==== EXERCISE INPUTS

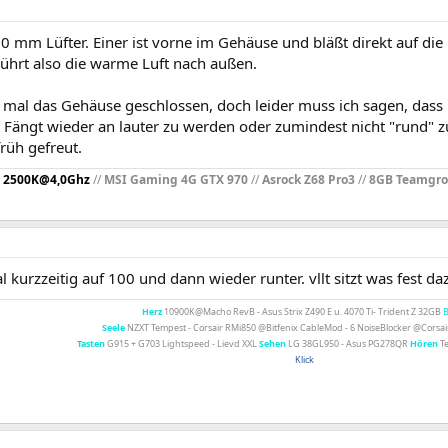
0 mm Lüfter. Einer ist vorne im Gehäuse und bläßt direkt auf die 
Führt also die warme Luft nach außen.
t mal das Gehäuse geschlossen, doch leider muss ich sagen, dass
st. Fängt wieder an lauter zu werden oder zumindest nicht "rund" 
früh gefreut.
 2500K@4,0Ghz
//
MSI Gaming 4G GTX 970
//
Asrock Z68 Pro3
//
8GB Teamgr
 kurzzeitig auf 100 und dann wieder runter. vllt sitzt was fest d
Herz
10900K@Macho RevB - Asus Strix Z490 E u. 4070 Ti- Trident Z 32GB
Seele
NZXT Tempest - Corsair RMi850 @Bitfenix CableMod - 6 NoiseBlocker @Cors
Tasten
G915 + G703 Lightspeed - Lievd XXL
Sehen
LG 38GL950 - Asus PG278QR
Hören
Te
Klick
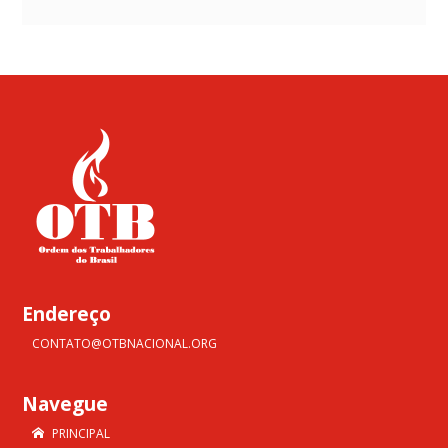
Endereço
CONTATO@OTBNACIONAL.ORG
Navegue
PRINCIPAL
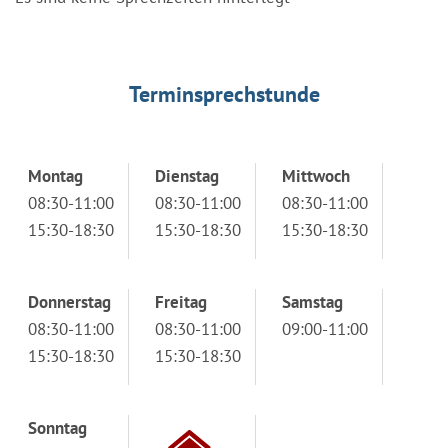
Terminsprechstunde
Montag
Dienstag
Mittwoch
08:30-11:00
08:30-11:00
08:30-11:00
15:30-18:30
15:30-18:30
15:30-18:30
Donnerstag
Freitag
Samstag
08:30-11:00
08:30-11:00
09:00-11:00
15:30-18:30
15:30-18:30
Sonntag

========

## [ASSIGNMENT]
Only an exact copy of the records counts as an answer. Leave out the images.

## [RESPONSE BELOW]
0 mm Lüfter. Einer ist vorne im Gehäuse und bläßt direkt auf die 
Führt also die warme Luft nach außen.
t mal das Gehäuse geschlossen, doch leider muss ich sagen, dass
st. Fängt wieder an lauter zu werden oder zumindest nicht "rund" 
früh gefreut.
 2500K@4,0Ghz
//
MSI Gaming 4G GTX 970
//
Asrock Z68 Pro3
//
8GB Teamgr
 kurzzeitig auf 100 und dann wieder runter. vllt sitzt was fest d
Herz
10900K@Macho RevB - Asus Strix Z490 E u. 4070 Ti- Trident Z 32GB
Seele
NZXT Tempest - Corsair RMi850 @Bitfenix CableMod - 6 NoiseBlocker @Cors
Tasten
G915 + G703 Lightspeed - Lievd XXL
Sehen
LG 38GL950 - Asus PG278QR
Hören
Te
Klick
Endereço
CONTATO@OTBNACIONAL.ORG
Navegue
PRINCIPAL
Terminsprechstunde
Montag
Dienstag
Mittwoch
08:30-11:00
08:30-11:00
08:30-11:00
15:30-18:30
15:30-18:30
15:30-18:30
Donnerstag
Freitag
Samstag
08:30-11:00
08:30-11:00
09:00-11:00
15:30-18:30
15:30-18:30
Sonntag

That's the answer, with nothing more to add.